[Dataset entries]
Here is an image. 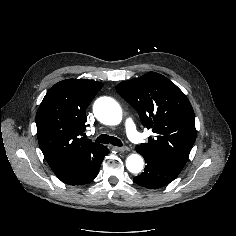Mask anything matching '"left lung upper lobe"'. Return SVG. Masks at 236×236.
<instances>
[{
  "label": "left lung upper lobe",
  "instance_id": "left-lung-upper-lobe-1",
  "mask_svg": "<svg viewBox=\"0 0 236 236\" xmlns=\"http://www.w3.org/2000/svg\"><path fill=\"white\" fill-rule=\"evenodd\" d=\"M116 90L137 110L142 124L155 133L136 149L181 171L196 140L195 115L186 95L155 72L121 82Z\"/></svg>",
  "mask_w": 236,
  "mask_h": 236
}]
</instances>
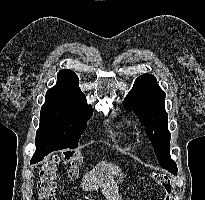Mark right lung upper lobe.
<instances>
[{"label": "right lung upper lobe", "instance_id": "1", "mask_svg": "<svg viewBox=\"0 0 205 200\" xmlns=\"http://www.w3.org/2000/svg\"><path fill=\"white\" fill-rule=\"evenodd\" d=\"M56 85L73 89L75 91L82 93L79 88L78 76L69 69H64L58 72Z\"/></svg>", "mask_w": 205, "mask_h": 200}]
</instances>
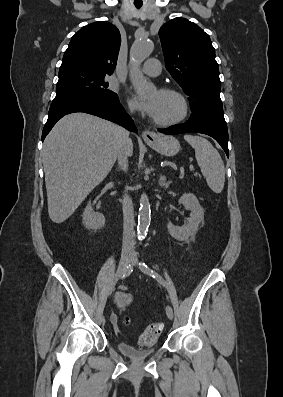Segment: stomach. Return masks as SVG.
<instances>
[{
	"label": "stomach",
	"instance_id": "0dacf381",
	"mask_svg": "<svg viewBox=\"0 0 283 397\" xmlns=\"http://www.w3.org/2000/svg\"><path fill=\"white\" fill-rule=\"evenodd\" d=\"M146 143L158 153L171 157L180 150L179 141L173 136L157 135L154 140H147Z\"/></svg>",
	"mask_w": 283,
	"mask_h": 397
}]
</instances>
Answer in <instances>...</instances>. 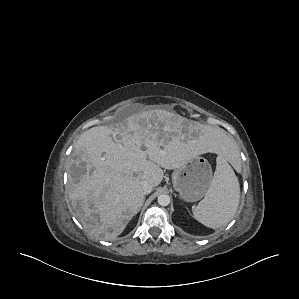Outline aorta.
Masks as SVG:
<instances>
[{"instance_id": "aorta-1", "label": "aorta", "mask_w": 299, "mask_h": 299, "mask_svg": "<svg viewBox=\"0 0 299 299\" xmlns=\"http://www.w3.org/2000/svg\"><path fill=\"white\" fill-rule=\"evenodd\" d=\"M158 204L161 206H167L170 204V196L167 194H161L157 198Z\"/></svg>"}]
</instances>
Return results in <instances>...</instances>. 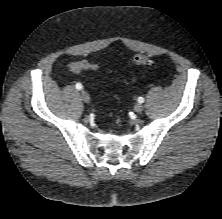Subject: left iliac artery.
Instances as JSON below:
<instances>
[{"label": "left iliac artery", "instance_id": "left-iliac-artery-1", "mask_svg": "<svg viewBox=\"0 0 222 219\" xmlns=\"http://www.w3.org/2000/svg\"><path fill=\"white\" fill-rule=\"evenodd\" d=\"M138 102H139V103H143V102H144V98H143V97H139V98H138Z\"/></svg>", "mask_w": 222, "mask_h": 219}]
</instances>
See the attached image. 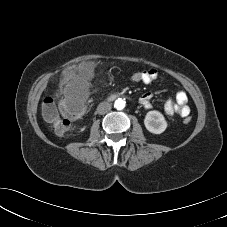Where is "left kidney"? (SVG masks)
Masks as SVG:
<instances>
[{
	"label": "left kidney",
	"mask_w": 227,
	"mask_h": 227,
	"mask_svg": "<svg viewBox=\"0 0 227 227\" xmlns=\"http://www.w3.org/2000/svg\"><path fill=\"white\" fill-rule=\"evenodd\" d=\"M144 125L146 129L153 134H161L167 128V122L163 114L156 110L147 112Z\"/></svg>",
	"instance_id": "5707ae66"
}]
</instances>
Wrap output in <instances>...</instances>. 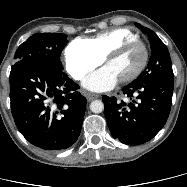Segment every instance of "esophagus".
<instances>
[{"instance_id":"esophagus-1","label":"esophagus","mask_w":187,"mask_h":187,"mask_svg":"<svg viewBox=\"0 0 187 187\" xmlns=\"http://www.w3.org/2000/svg\"><path fill=\"white\" fill-rule=\"evenodd\" d=\"M82 93L88 101H92V100L99 97L98 94L90 93V92H87V91H83Z\"/></svg>"}]
</instances>
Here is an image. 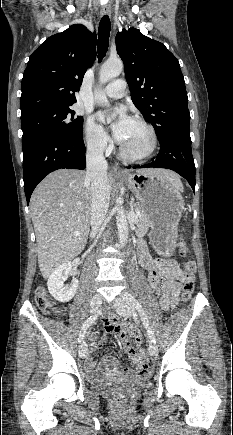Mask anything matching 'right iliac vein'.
I'll return each mask as SVG.
<instances>
[{"instance_id":"right-iliac-vein-1","label":"right iliac vein","mask_w":233,"mask_h":435,"mask_svg":"<svg viewBox=\"0 0 233 435\" xmlns=\"http://www.w3.org/2000/svg\"><path fill=\"white\" fill-rule=\"evenodd\" d=\"M101 304H102V297L99 294L93 295L91 299V305H90L91 312L95 313L100 308ZM87 355H88L87 344L85 341H83L79 347V356L85 358L87 357Z\"/></svg>"}]
</instances>
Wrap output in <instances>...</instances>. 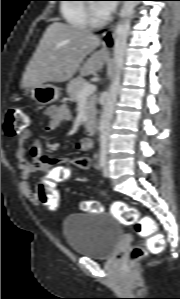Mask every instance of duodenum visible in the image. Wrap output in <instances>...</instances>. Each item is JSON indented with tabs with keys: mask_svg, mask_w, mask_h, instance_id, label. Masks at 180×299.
<instances>
[{
	"mask_svg": "<svg viewBox=\"0 0 180 299\" xmlns=\"http://www.w3.org/2000/svg\"><path fill=\"white\" fill-rule=\"evenodd\" d=\"M96 127H97V125H96V123L94 122V121H87L86 123H85V130H86V132L88 133V134H90V135H93V134H95V131H96Z\"/></svg>",
	"mask_w": 180,
	"mask_h": 299,
	"instance_id": "obj_1",
	"label": "duodenum"
}]
</instances>
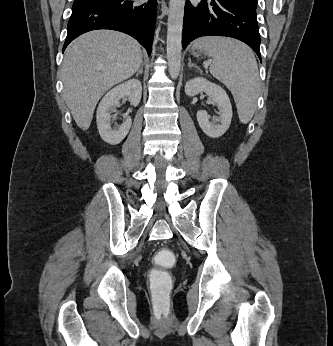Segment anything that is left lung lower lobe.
Returning <instances> with one entry per match:
<instances>
[{"mask_svg": "<svg viewBox=\"0 0 333 346\" xmlns=\"http://www.w3.org/2000/svg\"><path fill=\"white\" fill-rule=\"evenodd\" d=\"M202 36H226L238 39L260 54V35L256 12L232 0L186 2L183 19V49Z\"/></svg>", "mask_w": 333, "mask_h": 346, "instance_id": "obj_1", "label": "left lung lower lobe"}]
</instances>
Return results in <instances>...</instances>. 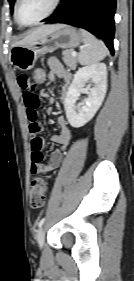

# [Your instructions]
Exactly the lines from the one that contains "Segment anything that" through the final line of the records above are needed, given again word for word, with every picture left out.

# [Task response]
Segment anything that is left lung lower lobe.
Returning <instances> with one entry per match:
<instances>
[{"mask_svg": "<svg viewBox=\"0 0 333 346\" xmlns=\"http://www.w3.org/2000/svg\"><path fill=\"white\" fill-rule=\"evenodd\" d=\"M202 36H226L238 39L260 54V35L256 12L232 0L186 2L183 19V49Z\"/></svg>", "mask_w": 333, "mask_h": 346, "instance_id": "obj_1", "label": "left lung lower lobe"}]
</instances>
Return results in <instances>...</instances>. 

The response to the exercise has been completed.